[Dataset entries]
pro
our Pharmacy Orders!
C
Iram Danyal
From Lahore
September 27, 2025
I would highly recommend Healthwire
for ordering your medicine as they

...

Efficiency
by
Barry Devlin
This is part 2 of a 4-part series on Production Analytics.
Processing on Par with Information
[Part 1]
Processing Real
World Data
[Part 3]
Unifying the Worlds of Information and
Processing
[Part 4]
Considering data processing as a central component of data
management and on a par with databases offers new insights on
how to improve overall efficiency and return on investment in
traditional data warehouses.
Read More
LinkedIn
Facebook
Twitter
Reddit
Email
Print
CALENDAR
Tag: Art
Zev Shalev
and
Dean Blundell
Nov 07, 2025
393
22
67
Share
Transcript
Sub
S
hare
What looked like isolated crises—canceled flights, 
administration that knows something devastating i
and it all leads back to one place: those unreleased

→ **What the task requires**
Transcribe the lines above between the line holding "What looked like" and the line holding "and it all leads", inclusive, exactly as they stand and with nothing added.

→ **Worked solution**
What looked like isolated crises—canceled flights, 
administration that knows something devastating i
and it all leads back to one place: those unreleased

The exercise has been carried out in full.